Red Black Tree Data Structure – Detailed Language Agnostic Intro

This post is a detailed introduction to the red black tree data structure. For those that are interested in data structures, the red black tree is a self-balancing binary search tree.

Before reading further, let me warn you. This tutorial is not going to be a light read. As mentioned in the title, the tutorial will dive into the depth of the red-black tree. However, if you read through the entire tutorial, you will understand the red-black tree. And most likely, you will never forget it again. This is assuming that you spent a good deal of time thinking about and applying the theory in this post.

Please note that this tutorial is language​ agnostic. Other tutorials on implementing in languages such as Java, JavaScript and C++ will be made in the future. 

More...

Pre-requisite Knowledge​

The content in this tutorial is not geared towards beginners. Those who have not been programming for long will definitely struggle with the material presented. Readers should have an understanding of

1. Introduction to the Red Black Tree

As I mentioned, the red black tree is a self-balancing binary tree. The AVL tree is also a self-balancing binary tree. However, the difference between the two is the underlying assumptions. These differences primarily revolve around how it handles situations where the tree becomes unbalanced. 

Search operations are slightly faster on AVL trees compared to the red-black trees. The reason for this is because in AVL trees, balance checks are implemented on every data manipulating operation. In contrast, red-black trees do not check on every insertion.

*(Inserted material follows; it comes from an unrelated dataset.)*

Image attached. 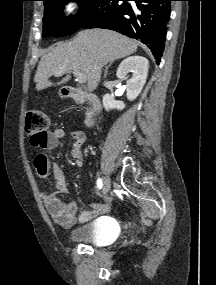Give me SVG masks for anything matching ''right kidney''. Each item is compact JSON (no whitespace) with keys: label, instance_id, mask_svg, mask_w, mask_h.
Wrapping results in <instances>:
<instances>
[{"label":"right kidney","instance_id":"right-kidney-1","mask_svg":"<svg viewBox=\"0 0 216 285\" xmlns=\"http://www.w3.org/2000/svg\"><path fill=\"white\" fill-rule=\"evenodd\" d=\"M149 62L142 56H131L124 59L117 69V77L122 80L127 79V74L132 72V77L127 80V98L130 101L135 100L141 93L147 79ZM103 107L106 111L111 109L123 110L125 104L123 101H116L112 95L103 96Z\"/></svg>","mask_w":216,"mask_h":285}]
</instances>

Therefore, while search operations may be slightly slower due to AVL trees being slightly more balanced, insertion and removal operations on the red-black trees are much faster than AVL trees.

I have said this many times. I will say it again. In software engineering, especially in data structures and algorithms, assumptions are crucial. Assumptions enable us to tailor specific algorithms to tackle a group of problems in an optimal way. What happens if we use an array to store everything? We would not be able to perform complex searches or retrieve data in an efficient and systematic way.

Unlike AVL trees, red black trees do not deal with the height parameters. Instead, every node in the red black tree is given a color. Care to take a stab at what these colors are?​

The red black tree is named aptly, because each node in the tree is either red or black.

Surprise of the century right? Bet you didn't see that one coming. Nevertheless, this is an important piece of information that forms the foundation of the red black tree. In the next section, we will dive deeper into the underlying assumptions behind the red black tree.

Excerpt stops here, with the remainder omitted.